With transaction-mode pooling, connections are released back to the pool when transactions commit. This lets you support far more tenants per database instance.

Security Considerations

Multi-tenancy amplifies security risks. A vulnerability affects not just one customer but potentially all customers.

Access Controls

Implement role-based access control that respects tenant boundaries. Users should only be able to access resources within their own tenant.

@require_permission('read:orders')
def get_orders(tenant_id):
    # Permission check happens via decorator
    # It verifies user belongs to tenant_id
    return db.orders.filter(tenant_id=tenant_id)

Audit logging becomes critical. You need to know who accessed what and when. Log tenant_id with every security-relevant event.

Network Isolation

Consider network-level isolation for sensitive tenants. Private networking (VPC peering, private links) keeps tenant traffic off shared networks.

For highly regulated industries, some tenants may require dedicated infrastructure. This moves toward single-tenancy but within a managed environment.

Data Encryption

Encrypt data at rest and in transit. With shared databases, encryption at rest protects against infrastructure-level breaches but not against application-level vulnerabilities.

Use tenant-specific encryption keys if your compliance requirements demand it. AWS KMS and similar services support per-tenant keys with envelope encryption.

Cost Optimization

Multi-tenancy’s appeal is cost efficiency. Make sure you are actually achieving it.

Shared Compute

A single application deployment handling thousands of tenants uses resources far more efficiently than thousands of single-tenant deployments.

The numbers: if single-tenancy needs 1GB RAM per tenant, 1000 tenants requires 1TB RAM. With multi-tenancy and proper resource sharing, you might handle the same workload with 64GB RAM.

Database Cost per Tenant

Track your database cost per active tenant. As tenants grow, you need to decide whether to scale up (bigger database) or scale out (more database instances).

def calculate_cost_per_tenant():
    monthly_db_cost = get_monthly_database_bill()
    active_tenants = get_active_tenant_count()
    return monthly_db_cost / active_tenants

If cost per tenant exceeds thresholds, investigate. Perhaps some tenants are outliers with unusual workloads. Perhaps your schema design needs optimization.

Metadata Tiering

Keep tenant metadata (billing info, subscription tier, settings) in a lightweight store. Full application data stays in your main database. This separation lets you scale metadata independently.

Common Pitfalls

Query Accidents

Forgetting to filter by tenant_id is the most common bug. Use RLS or similar database-level enforcement to protect against this.

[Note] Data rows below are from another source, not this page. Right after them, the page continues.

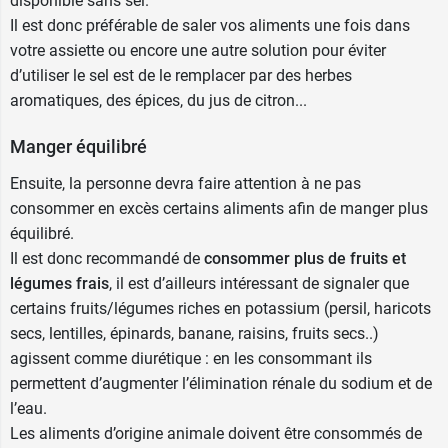
disponible sans sel.
Il est donc préférable de saler vos aliments une fois dans
votre assiette ou encore une autre solution pour éviter
d’utiliser le sel est de le remplacer par des herbes
aromatiques, des épices, du jus de citron...
Manger équilibré
Ensuite, la personne devra faire attention à ne pas
consommer en excès certains aliments afin de manger plus
équilibré.
Il est donc recommandé de
consommer plus de fruits et
légumes frais
, il est d’ailleurs intéressant de signaler que
certains fruits/légumes riches en potassium (persil, haricots
secs, lentilles, épinards, banane, raisins, fruits secs..)
agissent comme diurétique : en les consommant ils
permettent d’augmenter l’élimination rénale du sodium et de
l’eau.
Les aliments d’origine animale doivent être consommés de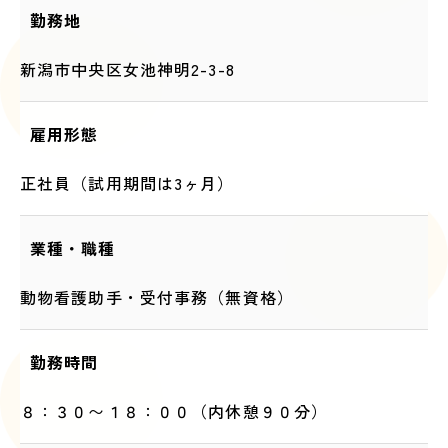
勤務地
新潟市中央区女池神明2-3-8
雇用形態
正社員（試用期間は3ヶ月）
業種・職種
動物看護助手・受付事務（無資格）
勤務時間
８：３０〜１８：００（内休憩９０分）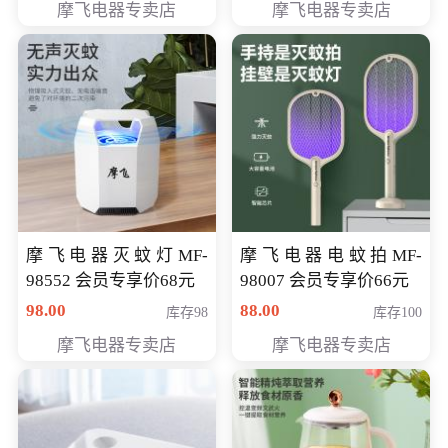
摩飞电器专卖店
摩飞电器专卖店
摩飞电器灭蚊灯MF-
摩飞电器电蚊拍MF-
98552 会员专享价68元
98007 会员专享价66元
98.00
88.00
库存98
库存100
摩飞电器专卖店
摩飞电器专卖店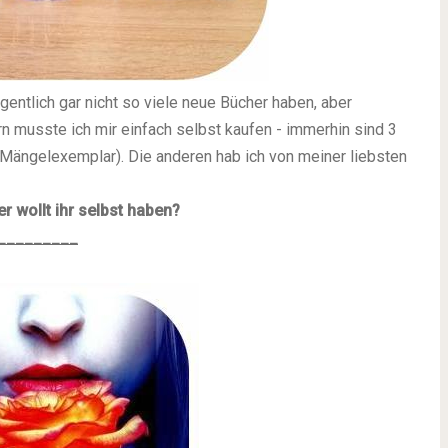
 eigentlich gar nicht so viele neue Bücher haben, aber
n musste ich mir einfach selbst kaufen - immerhin sind 3
Mängelexemplar). Die anderen hab ich von meiner liebsten
r wollt ihr selbst haben?
_________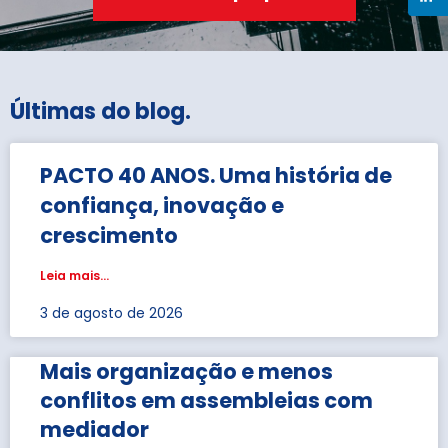
Últimas do blog
.
PACTO 40 ANOS. Uma história de
confiança, inovação e
crescimento
Leia mais...
3 de agosto de 2026
Mais organização e menos
conflitos em assembleias com
mediador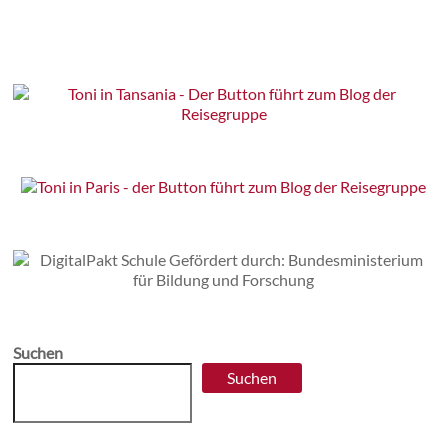
Suchen
Suchen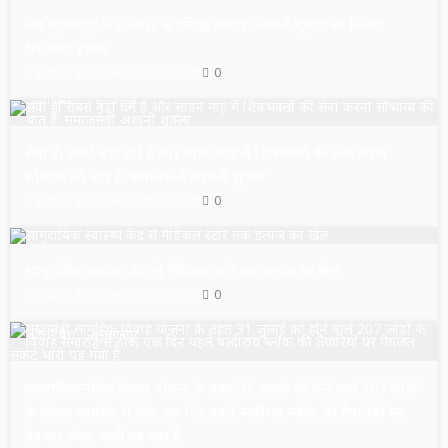
अब सुल्तानपुर में SGPGI के प्रसिद्ध डॉक्टर, किडनी-मूत्र रोग का मिलेगा
भरोसेमंद इलाज
Editor and Chief
01.08.2026
0
उत्तर प्रदेश
सुल्तानपुर
सेवा ही सबसे बड़ा धर्म है और सावन माह में शिवभक्तों की सेवा करना
सौभाग्य की बात है: समाजसेवी अश्वनी शुक्ला
Editor and Chief
31.07.2026
0
उत्तर प्रदेश
सुल्तानपुर
सामुदायिक स्वास्थ्य केंद्र से मेडिकल स्टोर तक इलाज का खेल
Editor and Chief
31.07.2026
0
उत्तर प्रदेश
सुल्तानपुर
मुख्यमंत्री सामूहिक विवाह योजना के तहत 31 जुलाई को होने वाले 207 जोड़ों
के विवाह समारोह से ठीक एक दिन पहले बल्दीराय ब्लॉक की तैयारियों पर
पेयजल संकट भारी पड़ गया है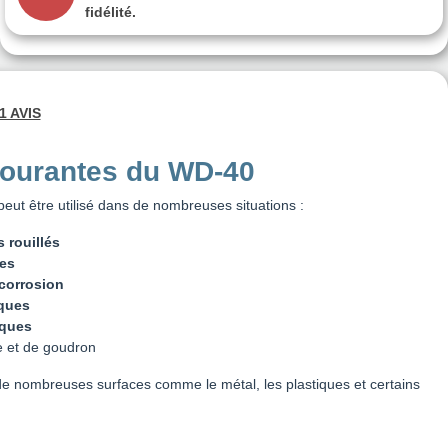
fidélité.
1 AVIS
courantes du WD-40
eut être utilisé dans de nombreuses situations :
 rouillés
res
 corrosion
ques
iques
se et de goudron
de nombreuses surfaces comme le métal, les plastiques et certains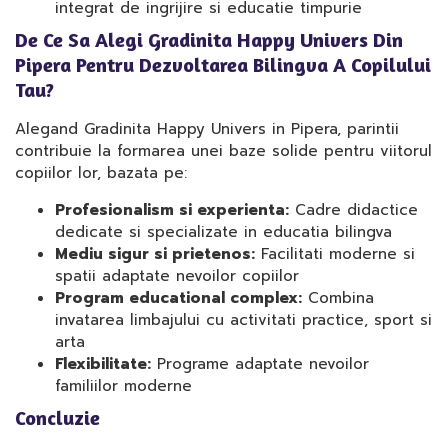
integrat de ingrijire si educatie timpurie
De Ce Sa Alegi Gradinita Happy Univers Din
Pipera Pentru Dezvoltarea Bilingva A Copilului
Tau?
Alegand Gradinita Happy Univers in Pipera, parintii
contribuie la formarea unei baze solide pentru viitorul
copiilor lor, bazata pe:
Profesionalism si experienta:
Cadre didactice
dedicate si specializate in educatia bilingva
Mediu sigur si prietenos:
Facilitati moderne si
spatii adaptate nevoilor copiilor
Program educational complex:
Combina
invatarea limbajului cu activitati practice, sport si
arta
Flexibilitate:
Programe adaptate nevoilor
familiilor moderne
Concluzie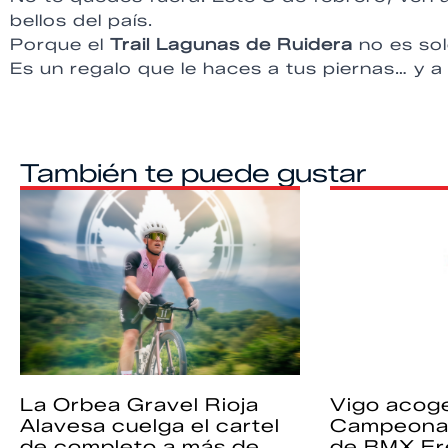
bellos del país.
Porque el
Trail Lagunas de Ruidera
no es sol
Es un regalo que le haces a tus piernas… y a
También te puede gustar
La Orbea Gravel Rioja
Vigo acoge
Alavesa cuelga el cartel
Campeona
de completo a más de
de BMX Fr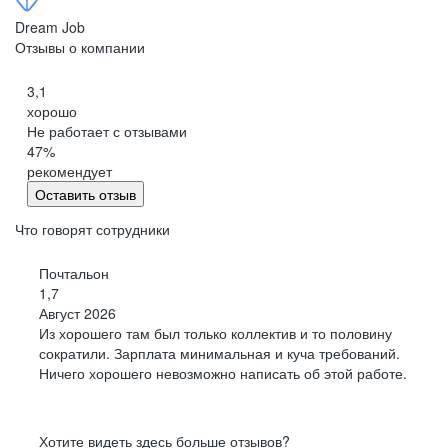
Петропавловск-Камчатский
Dream Job
Черкесск
Отзывы о компании
Кемерово
3,1
Киров
хорошо
Китай
Не работает с отзывами
Сыктывкар
47
%
Кострома
рекомендует
Оставить отзыв
Краснодар
Красноярск
Что говорят сотрудники
Курган
Почтальон
Курск
1,7
Липецк
Август 2026
Магадан
Из хорошего там был только коллектив и то половину
Йошкар-Ола
сократили. Зарплата минимальная и куча требований.
Ничего хорошего невозможно написать об этой работе.
Саранск
Мурманск
Нижний Новгород
Хотите видеть здесь больше отзывов?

-- This will fail or return empty if RLS is properly configured
SELECT * FROM orders;

Cache Invalidation

When tenant data changes, you must invalidate the correct cache keys. Use consistent key naming and always include tenant_id in cache invalidation logic.

Migration Runbook

When you need to alter a shared schema, you must:

  1. Test the migration against a representative sample of tenants
  2. Plan for backwards compatibility (old and new code running simultaneously)
  3. Have a rollback plan
  4. Execute during low-traffic windows

Schema changes on shared tables are risky. One bad migration affects all tenants simultaneously.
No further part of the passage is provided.